I would like the ability in real time to perform an aggregation to build a recommendation query to state:

“All users who viewed this sku (54321) have also viewed these other sku’s” Essentially returning a weight(count) all skuIds that were viewed in all sessions that contained the datapoint sku value of 54321.

My thought was to query all of the sessionIds that have the skuID 54321. After that iterate over all sessionIds and grab all other skus that were viewed in those sessions. Take the count of each sku and show in order the skus that were reviewed during the session.

I have been looking at the datasketches library but that still seems to be slightly off with what I am trying.

I have tried a query of queries in Druid SQL but dynamic values don’t seem to be possible. (filtering on returned sessionIds)
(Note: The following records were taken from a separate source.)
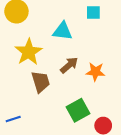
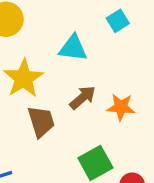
cyan square: (93, 12) -> (118, 21), turned -32

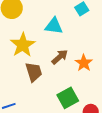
orange star: (121, 107) -> (84, 63), turned 30

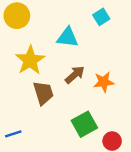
orange star: (84, 63) -> (104, 82), turned 30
I have tried filtered aggregations but cannot figure out how to grab an array of sessionIds and loop over to build a list of all ids.

Any help would be greatly appreciated.

Hi Brian,

Have you looked at Bloom filters?

https://druid.apache.org/docs/latest/development/extensions-core/bloom-filter.html

Eric

Eric Graham

Solutions Engineer -** **Imply

**cell: **303-589-4581

email: eric.graham@imply.io

www.imply.io

Hi Eric.
I have not. Have you had success with using it for the use case mentioned?

Thanks

Brian

Brian,

Are the number of SKUs fixed? If that is the case then you and do an intersect of the unique session ids for each SKU.

vijay

Hi Vijay.

They are not fixed. At any given moment new ones could be introduced.
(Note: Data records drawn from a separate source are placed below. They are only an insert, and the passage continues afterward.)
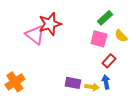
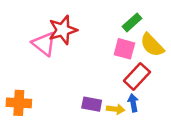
yellow semicircle: (121, 36) -> (152, 45), size x1.5
red rectangle: (109, 61) -> (137, 76), size x1.5
orange cross: (15, 82) -> (19, 103), turned 36

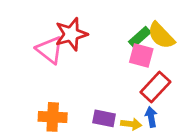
green rectangle: (132, 22) -> (140, 37), moved
yellow semicircle: (152, 45) -> (161, 36), moved
orange cross: (19, 103) -> (53, 117), moved

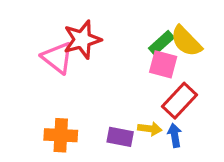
yellow arrow: (131, 124) -> (150, 129), moved

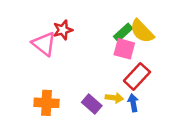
red star: (82, 40) -> (63, 30), size x0.7
purple rectangle: (120, 137) -> (92, 104), turned 30

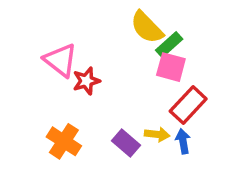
red star: (63, 30) -> (86, 81), moved
yellow semicircle: (142, 31) -> (147, 27), moved
orange cross: (46, 103) -> (64, 141), turned 30

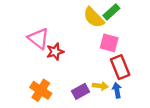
green rectangle: (169, 45) -> (111, 12), moved
red rectangle: (188, 105) -> (120, 67), turned -65
purple rectangle: (126, 143) -> (80, 91), turned -70

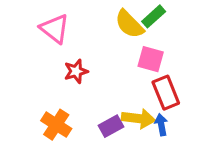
pink triangle: (39, 38) -> (55, 29), moved
yellow arrow: (100, 86) -> (138, 119), size x1.5

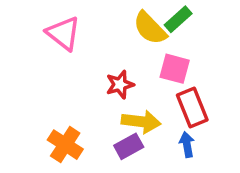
red star: (76, 71) -> (120, 85), moved
yellow arrow: (138, 119) -> (141, 122), moved

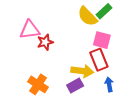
pink triangle: (63, 33) -> (30, 30), moved, turned -45
red star: (120, 85) -> (45, 42), moved
red rectangle: (192, 107) -> (99, 60), moved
You could compute the sketch for each SKU when ingesting and the intersect in the query.

vijay

Is there a tutorial for that?

Brian,

Below query is an example of intersecting users for sku1 with sku2 and sku3 in turn. The aggregations compute the theta sketch for each sku and then the intersect happens in the post aggregation. I have assumed sku to be a single value dimension.

{

“queryType”: “groupBy”,

“dataSource”: {

“type”: “table”,

“name”: “source1”

},

“intervals”: {

“type”: “intervals”,

“intervals”: [

“2019-11-19/2019-11-20”

]

},

“virtualColumns”:,

“filter”:null,

“granularity”:{

“type”: “all”

},

“aggregations”: [{

“type”: “filtered”,

“filter”: {

“type”: “selector”,

“dimension”: “sku”,

“value”: “sku1”

},

“aggregator”: {

“type”: “thetaSketch”,

“name”: “sku1_users",

“fieldName”: “user”

}

},

{

“type”: “filtered”,

“filter”: {

“type”: “selector”,

“dimension”: “sku”,

“value”: “sku2”

},

“aggregator”: {

“type”: “thetaSketch”,

“name”: “ru_users”,

“fieldName”: “user”

}

},

{

“type”: “filtered”,

“filter”: {

“type”: “selector”,

“dimension”: “sku”,

“value”: “sku3”

},

“aggregator”: {

“type”: “thetaSketch”,

“name”: “sku3_users",

“fieldName”: “user”

}

}],

“postAggregations”: [{

“type”: “thetaSketchEstimate”,

“name”: “sku1_intersect_sku2_users",

“field”: {

“type”: “thetaSketchSetOp”,

“func”: “INTERSECT”,

“fields”: [

{

“type”: “fieldAccess”,

“fieldName”: “sku1_users"

},

{

“type”: “fieldAccess”,

“fieldName”: “sku2_users"

} ,

“type”: “thetaSketchEstimate”,

“name”: “sku1_intersect_sku3_users",

“field”: {

“type”: “thetaSketchSetOp”,

“func”: “INTERSECT”,

“fields”: [

{

“type”: “fieldAccess”,

“fieldName”: “sku1_users"

},

{

“type”: “fieldAccess”,

“fieldName”: “sku3_users"

}]

}

}

]

}

HI Vijay.

Thanks for the help this is great. I took this and modified it to run the intersection. It is great and the counts came back just fine. Here is the sample payload that came back. I did omit the 3rd sku for brevity.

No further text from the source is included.